Los padres de todo el país han asumido el rol de maestros y educadores en el hogar debido a la cuarentena. Aunque este período de educación no planificada puede limitarse al último semestre escolar, representa un gran desafío para niños y familias que se adaptan a un nuevo horario. Puede que no te sientas preparado, pero enfócate en lo positivo: es una oportunidad única para fortalecer el vínculo con tus hijos mediante actividades creativas, prácticas y divertidas que complementen las lecciones escolares.
La curva de aprendizaje de los padres
Tus hijos utilizarán software en línea y aplicaciones digitales durante gran parte de sus estudios. Repasa los conceptos básicos del aprendizaje remoto para apoyarlos mejor, como el uso de videoconferencias y plataformas como Google Classroom. Hay abundantes tutoriales gratuitos en línea para facilitarte esto.
Si no eres experto en tecnología, considera contratar a un profesional para una revisión de seguridad en los dispositivos del hogar, garantizando que tus hijos naveguen de forma segura. Medidas clave incluyen:
- Instalar software antivirus para evitar descargas accidentales de malware.
- Configurar una contraseña segura en la red Wi-Fi para prevenir accesos no autorizados.
- Activar filtros antispam en correos electrónicos familiares.
- Bloquear sitios específicos (redes sociales, juegos) vía software o router.
- Limitar horarios de conexión ajustando el router.
- Educar a tus hijos sobre seguridad en internet: no interactuar con extraños, no revelar datos personales y reportar mensajes sospechosos a un adulto.
Designa un espacio de aula funcional en casa
Incluso en hogares pequeños, un área dedicada al estudio minimiza distracciones y fomenta hábitos efectivos. Lo ideal es convertir un dormitorio o oficina en aula; si no es posible, usa la mesa del comedor o la encimera de la cocina. La clave es una rutina diaria consistente, independientemente del tamaño.

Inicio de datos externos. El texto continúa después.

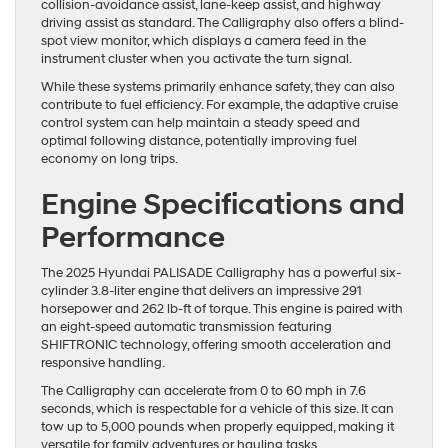
collision-avoidance assist, lane-keep assist, and highway
driving assist as standard. The Calligraphy also offers a blind-
spot view monitor, which displays a camera feed in the
instrument cluster when you activate the turn signal.
While these systems primarily enhance safety, they can also
contribute to fuel efficiency. For example, the adaptive cruise
control system can help maintain a steady speed and
optimal following distance, potentially improving fuel
economy on long trips.
Engine Specifications and
Performance
The 2025 Hyundai PALISADE Calligraphy has a powerful six-
cylinder 3.8-liter engine that delivers an impressive 291
horsepower and 262 lb-ft of torque. This engine is paired with
an eight-speed automatic transmission featuring
SHIFTRONIC technology, offering smooth acceleration and
responsive handling.
The Calligraphy can accelerate from 0 to 60 mph in 7.6
seconds, which is respectable for a vehicle of this size. It can
tow up to 5,000 pounds when properly equipped, making it
versatile for family adventures or hauling tasks.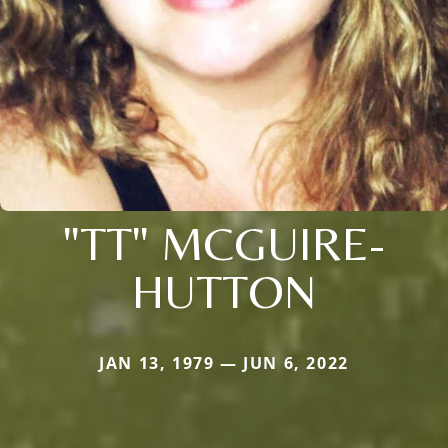
"TT" MCGUIRE-
HUTTON
JAN 13, 1979 — JUN 6, 2022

Para niños de diferentes edades, separa espacios: los más pequeños necesitan área para expandirse, los mayores un rincón tranquilo. Trata el espacio como un aula real: involucra a los niños en su limpieza diaria para mantenerlo organizado y listo para el día siguiente. Esto evita pérdidas de tiempo buscando materiales.
En áreas compartidas, usa cestas o contenedores para guardar suministros rápidamente. Protege superficies con papel craft o manteles plásticos para actividades artísticas, fáciles de limpiar o desechar.
Haz que el aprendizaje sea divertido y creativo
Los niños aprenden mejor con proyectos prácticos. Aplica conceptos de forma real: por ejemplo, en una lección de energía, muéstrales el medidor eléctrico y cómo la compañía calcula el consumo.
Enciende luces para observar cambios en tiempo real, analiza facturas históricas y discute picos estacionales. Vincula con impacto ambiental, cubriendo ciencia, matemáticas, ecología y sostenibilidad en una sola actividad.
Esto también pasará
Si la educación en el hogar no fluye naturalmente, no estás solo: mantener el compromiso requiere dedicación. Con pequeños ajustes, el final del curso y las vacaciones veraniegas llegarán pronto, haciendo la experiencia positiva y memorable.